Action Space Factorization #55

Bam4d · 2021-11-29T11:51:53Z

Bam4d
Nov 29, 2021
Collaborator

At the moment I believe the API design covers 2-layer actions ... "select an entity and then perform an action" which i think is covered by the SelectEntityActionSpace.

However in some more complicated games there may be an arbitrary number of action "factors" or "parts", where each action "part" is dependent on the selection of the previous part.

An example of this would be in Alpha Star, where the action might contain a sequence of smaller sub-actions: "select units" -> "select some action (move, attack, fly etc)" -> "select destination xy".

Each "part" of the action can also change the mask which is dependent on the previous selected "part".

I think the DoTa paper dealt with this by effectively quantizing all the possilble action combinations (yeilding a huge action space).
In my own work I've dealt with this by building a "conditional action tree", which effectively contains all the valid actions and masks for each part, and the actions are constructed by traversing this tree.

What do we think is the right method to persue for these kinds of action spaces?

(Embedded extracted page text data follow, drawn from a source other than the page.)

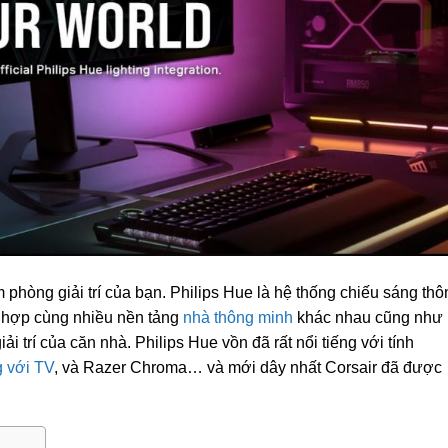
 phòng giải trí của bạn. Philips Hue là hệ thống chiếu sáng thô
t hợp cùng nhiều nền tảng
nhà thông minh
khác nhau cũng như
ải trí của căn nhà. Philips Hue vồn đã rất nổi tiếng với tính
 với TV
, và Razer Chroma… và mới dây nhất Corsair đã được
.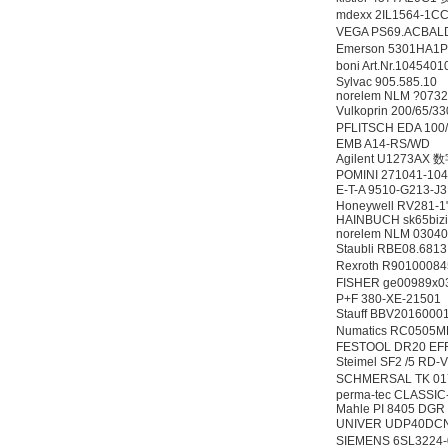
25%POLYTRON
mdexx 2IL1564-
3000 22V
VEGA PS69.ACB
Emerson 5301HA
boni Art.Nr.1045
Sylvac 905.585.10
norelem NLM ?0732
Vulkoprin 200/65/
PFLITSCH EDA 10
W.Soehngen GmbH
EMB A14-RS/WD
Agilent U1273A
POMINI 271041-104
E-T-A 9510-G213-
Honeywell RV281-1
HAINBUCH sk65biz
norelem NLM 0304
Staubli RBE08.
Rexroth R901000
FISHER ge00989x
P+F 380-XE-21501
Stauff BBV20160
Numatics RC0505
FESTOOL DR20 EFF
Steimel SF2 /5 RD-
SCHMERSAL TK 0
perma-tec CLASSI
Mahle PI 8405 DGR
UNIVER UDP40
SIEMENS 6SL3224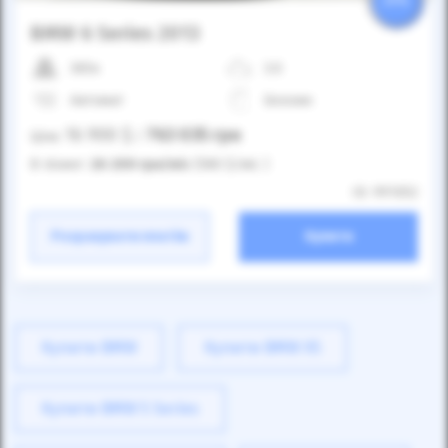
25%
BMW 6 Series 2013
365к
3.0
Автомат
Бензин
16 900
$
763 035
грн
Ціна:
/
В лізинг:
26 200
грн
/міс
(580
$
/міс )
ID: 991052
Розрахувати платіж
Купити
Купити BMW
Купити BMW X5
Купити BMW 5 Series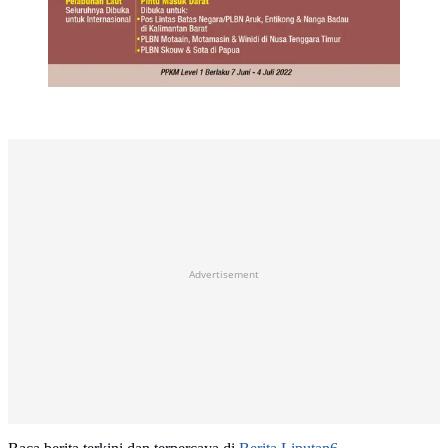
Advertisement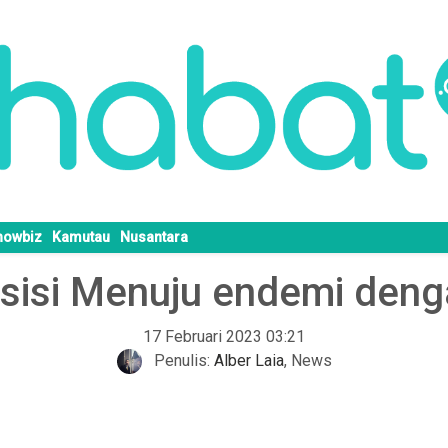
howbiz
Kamutau
Nusantara
sisi Menuju endemi deng
17 Februari 2023 03:21
Penulis:
Alber Laia
,
News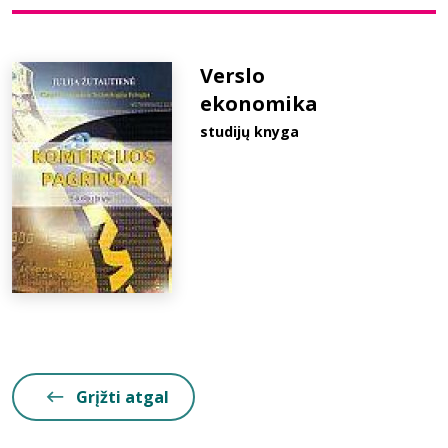
Bibliotekoms
Verslo
ekonomika
D.U.K.
studijų knyga
+370 667 80 541
info@elvislab.lt
Grįžti atgal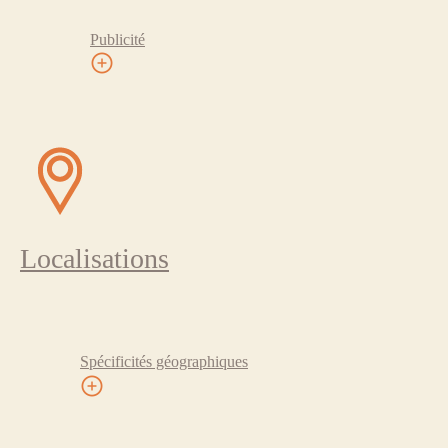
Publicité
Localisations
Spécificités géographiques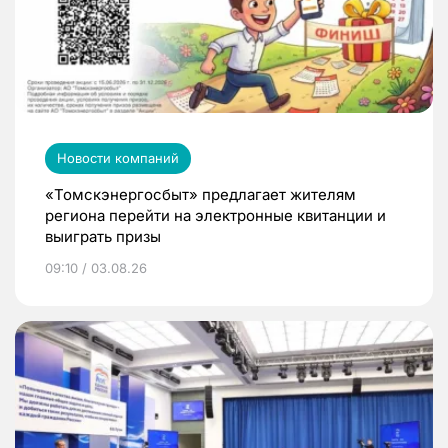
Новости компаний
«Томскэнергосбыт» предлагает жителям
региона перейти на электронные квитанции и
выиграть призы
09:10 / 03.08.26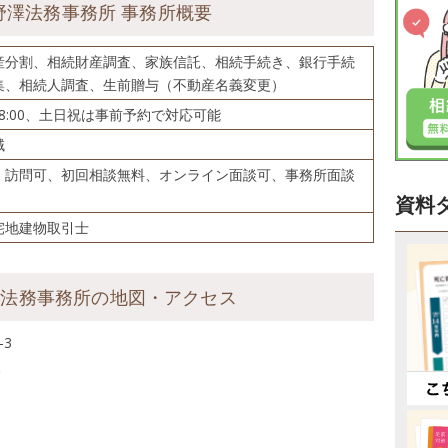
野澤法務事務所 事務所概要
産分割、相続財産調査、家族信託、相続手続き、銀行手続
集、相続人調査、生前贈与（不動産名義変更）
～18:00、土日祝は事前予約で対応可能
域
、訪問可、初回相談無料、オンライン面談可、事務所面談
資料
宅地建物取引士
澤法務事務所の地図・アクセス
-3
分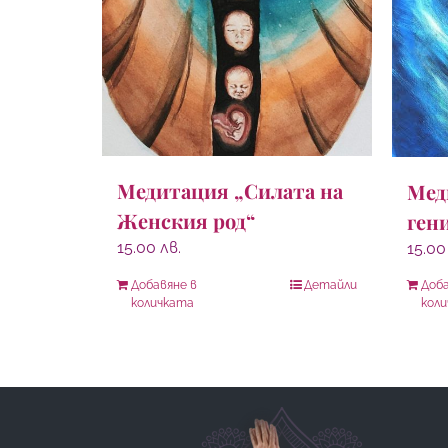
Медитация „Силата на
Мед
Женския род“
ген
15.00
лв.
15.0
Добавяне в
Детайли
Доба
количката
кол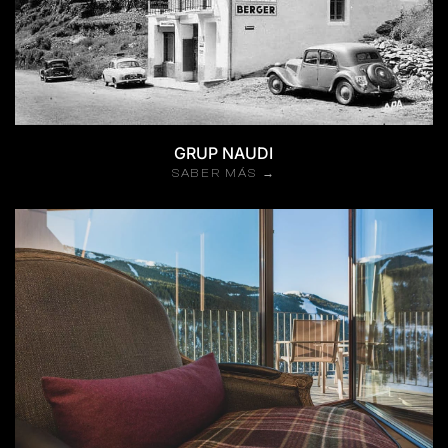
GRUP NAUDI
SABER MÁS →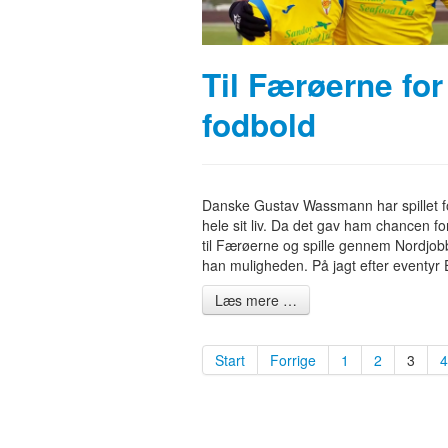
Til Færøerne for
fodbold
Danske Gustav Wassmann har spillet f
hele sit liv. Da det gav ham chancen fo
til Færøerne og spille gennem Nordjob
han muligheden. På jagt efter eventyr E
Læs mere …
Start
Forrige
1
2
3
4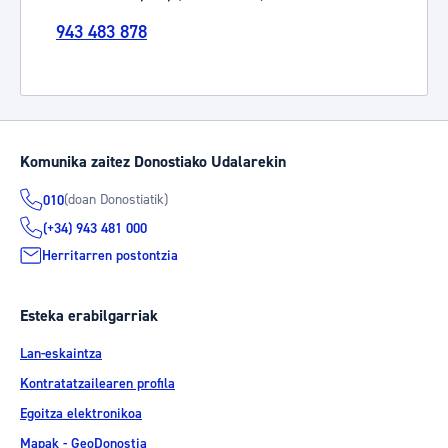
943 483 878
Komunika zaitez Donostiako Udalarekin
(doan Donostiatik)
010
(+34) 943 481 000
Herritarren postontzia
Esteka erabilgarriak
Lan-eskaintza
Kontratatzailearen profila
Egoitza elektronikoa
Mapak - GeoDonostia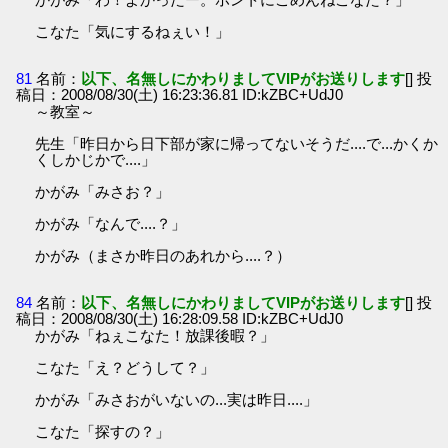
こなた「気にするねぇい！」
81
名前：
以下、名無しにかわりましてVIPがお送りします
[] 投
稿日：2008/08/30(土) 16:23:36.81 ID:kZBC+UdJ0
～教室～
先生「昨日から日下部が家に帰ってないそうだ....で...かくか
くしかじかで....」
かがみ「みさお？」
かがみ「なんで....？」
かがみ（まさか昨日のあれから....？）
84
名前：
以下、名無しにかわりましてVIPがお送りします
[] 投
稿日：2008/08/30(土) 16:28:09.58 ID:kZBC+UdJ0
かがみ「ねぇこなた！放課後暇？」
こなた「え？どうして？」
かがみ「みさおがいないの...実は昨日....」
こなた「探すの？」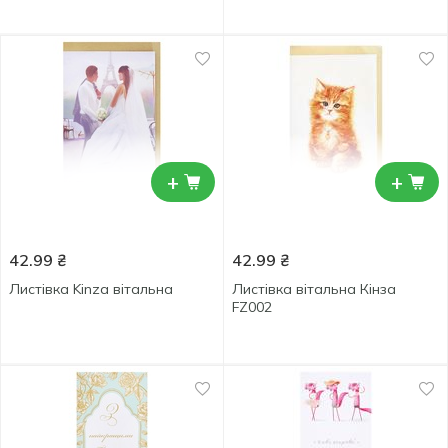
+
+
42.99
₴
42.99
₴
Листівка Kinza вітальна
Лиcтівка вітальна Кінза
FZ002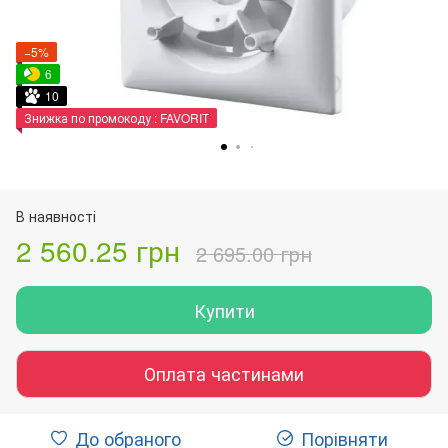
−5%
6
10
Знижка по промокоду : FAVORIT
В наявності
2 560.25 грн
2 695.00 грн
Купити
Оплата частинами
До обраного
Порівняти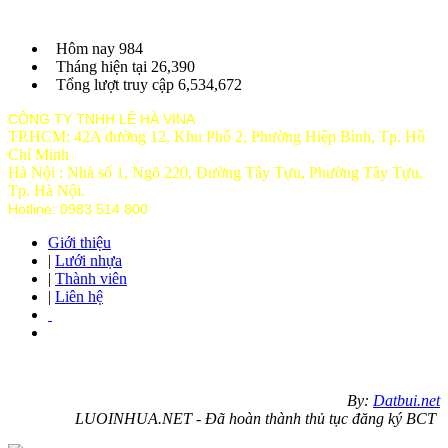
Hôm nay
984
Tháng hiện tại
26,390
Tổng lượt truy cập
6,534,672
CÔNG TY TNHH LÊ HÀ VINA
TP.HCM: 42A đường 12, Khu Phố 2, Phường Hiệp Bình, Tp. Hồ
Chí Minh
Hà Nội : Nhà số 1, Ngõ 220, Đường Tây Tựu, Phường Tây Tựu,
Tp
. Hà Nội.
Hotline: 0983 514 800
Giới thiệu
|
Lưới nhựa
|
Thành viên
|
Liên hệ
By:
Datbui.net
LUOINHUA.NET - Đã hoàn thành thủ tục đăng ký BCT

Theomat · 2021-11-29T13:30:38Z

Theomat
Nov 29, 2021
Collaborator

I believe that conditional action trees are much more elegant, scalable and human understandable.

0 replies

cswinter · 2021-11-29T15:00:18Z

cswinter
Nov 29, 2021
Maintainer

Awesome stuff, I enjoyed the talk you gave on this a while back! I'll have to read the paper and think about this for a bit before I can form a strong opinion so I just have some high-level comments for now.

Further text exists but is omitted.